Indian Education Office Given Higher Status
The Department of Education is elevating the status of the office that oversees American Indian educational issues, a move that a top administrator predicts will give tribal leaders across the country more influence in shaping federal policy affecting schools with heavily Indian populations.
The office of Indian education will now report directly to the undersecretary of education, the department announced Oct. 14. Previously, the office was housed within the office of elementary and secondary education.
Secretary of Education Rod Paige said the decision was meant to reflect the Indian education office’s importance in helping to implement the No Child Left Behind Act and other policies in predominantly Native American schools. Tribal leaders and Indian organizations had requested the change, Mr. Paige said in a statement.
Since its creation in 1972, before the existence of a separate federal Department of Education, the office of Indian education has been charged with supporting local education agencies and working with K-12 and postsecondary schools to help meet the needs of Indian students and tribal organizations. The office’s fiscal 2003 budget was $121.6 million.
Mr. Paige has the legal authority to make the change administratively as long as he gives notice to Congress, which he did earlier this year, said Victoria L. Vasquez, the director of the Indian education office, whose title will remain the same.

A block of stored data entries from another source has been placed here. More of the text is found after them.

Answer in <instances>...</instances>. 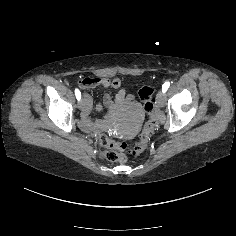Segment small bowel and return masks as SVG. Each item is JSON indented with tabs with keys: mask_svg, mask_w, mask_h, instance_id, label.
<instances>
[{
	"mask_svg": "<svg viewBox=\"0 0 236 236\" xmlns=\"http://www.w3.org/2000/svg\"><path fill=\"white\" fill-rule=\"evenodd\" d=\"M96 85H111L112 87H119V86H120V81H119L118 79H114L113 81L108 82L107 80L102 79L101 82H98V83H96V84H92V85H90V86H86V87H83V88L94 87V86H96ZM88 99L90 100L91 105H92V100H91V98H90L89 96H86V97H85V109H86V102H87ZM90 108H91V107H90ZM90 108H88V109L85 110L84 116L87 117ZM97 108H98V109H101L102 107L98 104V105H97Z\"/></svg>",
	"mask_w": 236,
	"mask_h": 236,
	"instance_id": "c3829d8e",
	"label": "small bowel"
}]
</instances>
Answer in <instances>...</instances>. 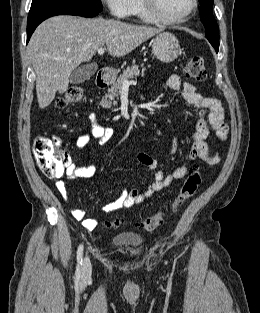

“It’s [about] listening to tribal leaders and making a commitment,” Ms. Vasquez said of the change. “The tribal leaders are working hard to understand No Child Left Behind.”
—Sean Cavanagh
Supreme Court to Hear Online-Protection Case
The U.S. Supreme Court agreed last week to take a second look at a federal law aimed at cracking down on commercial Web sites that make sexually explicit material available to minors.
In the latest twist in a complex, 5-year-old legal battle over the Child Online Protection Act, the justices on Oct. 14 agreed to review a federal appeals court ruling last year that struck down the law on the grounds that it violates the First Amendment right of free speech.
The law authorizes criminal and civil penalties for operators of commercial Web sites that make available obscene or sexually explicit material to children under 18.
This is the second time the statute has come before the high court. In June 2002, the justices vacated a ruling of a three-judge panel of the U.S. Court of Appeals for the 3rd Circuit, in Philadelphia, which had unanimously struck down the law two years earlier.
After reconsidering the statute under orders from the Supreme Court, the 3rd Circuit court in March again unanimously declared the statute unconstitutional. The appeals court ruled that the law would block the access of adults to Web content that has First Amendment protection.
In its appeal in Ashcroft v. American Civil Liberties Union (Case No. 03-218), the Bush administration argues that the law is needed to shield children “from the harmful effects of the enormous amounts of pornography on the World Wide Web.”
But the ACLU, representing a range of online businesses, countered in court papers that the law “reaches millions of content providers who have no effective way to prevent minors from obtaining their speech without also deterring and burdening access by adults.”